■ Exercise aim
Show all lines of the listing that contain the word "apply".

■ Material supplied
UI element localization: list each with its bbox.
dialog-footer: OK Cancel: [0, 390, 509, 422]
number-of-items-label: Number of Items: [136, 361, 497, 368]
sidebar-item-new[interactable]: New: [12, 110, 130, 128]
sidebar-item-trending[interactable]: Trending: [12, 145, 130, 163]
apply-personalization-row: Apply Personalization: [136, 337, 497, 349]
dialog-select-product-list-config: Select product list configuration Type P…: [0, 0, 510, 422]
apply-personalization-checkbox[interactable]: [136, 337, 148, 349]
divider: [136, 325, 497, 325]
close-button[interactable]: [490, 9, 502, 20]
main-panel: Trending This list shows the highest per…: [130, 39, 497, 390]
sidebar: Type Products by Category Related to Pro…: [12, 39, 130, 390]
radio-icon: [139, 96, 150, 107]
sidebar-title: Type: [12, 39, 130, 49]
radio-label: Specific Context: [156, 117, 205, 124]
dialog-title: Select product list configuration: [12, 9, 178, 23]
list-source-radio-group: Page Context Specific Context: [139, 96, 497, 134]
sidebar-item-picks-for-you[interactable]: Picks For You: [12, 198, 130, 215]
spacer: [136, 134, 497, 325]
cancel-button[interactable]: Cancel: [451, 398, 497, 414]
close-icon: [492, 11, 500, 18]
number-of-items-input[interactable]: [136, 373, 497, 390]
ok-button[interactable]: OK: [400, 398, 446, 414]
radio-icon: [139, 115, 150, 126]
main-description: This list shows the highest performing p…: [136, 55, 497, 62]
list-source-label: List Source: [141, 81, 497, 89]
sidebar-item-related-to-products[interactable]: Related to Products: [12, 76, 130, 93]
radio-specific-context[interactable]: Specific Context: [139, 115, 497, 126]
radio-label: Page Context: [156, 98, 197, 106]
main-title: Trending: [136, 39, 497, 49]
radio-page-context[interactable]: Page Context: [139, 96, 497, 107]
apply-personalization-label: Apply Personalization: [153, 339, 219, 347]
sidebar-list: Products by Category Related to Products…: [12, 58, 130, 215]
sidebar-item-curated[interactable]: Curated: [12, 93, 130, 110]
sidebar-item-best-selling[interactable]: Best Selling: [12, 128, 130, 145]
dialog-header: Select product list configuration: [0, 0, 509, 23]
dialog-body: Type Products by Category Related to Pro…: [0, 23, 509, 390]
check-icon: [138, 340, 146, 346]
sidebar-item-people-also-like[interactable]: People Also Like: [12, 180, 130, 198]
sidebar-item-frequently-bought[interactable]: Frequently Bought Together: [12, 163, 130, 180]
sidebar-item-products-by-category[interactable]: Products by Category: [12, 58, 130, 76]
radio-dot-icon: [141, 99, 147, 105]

■ Result
apply-personalization-row: Apply Personalization: [136, 337, 497, 349]
apply-personalization-checkbox[interactable]: [136, 337, 148, 349]
apply-personalization-label: Apply Personalization: [153, 339, 219, 347]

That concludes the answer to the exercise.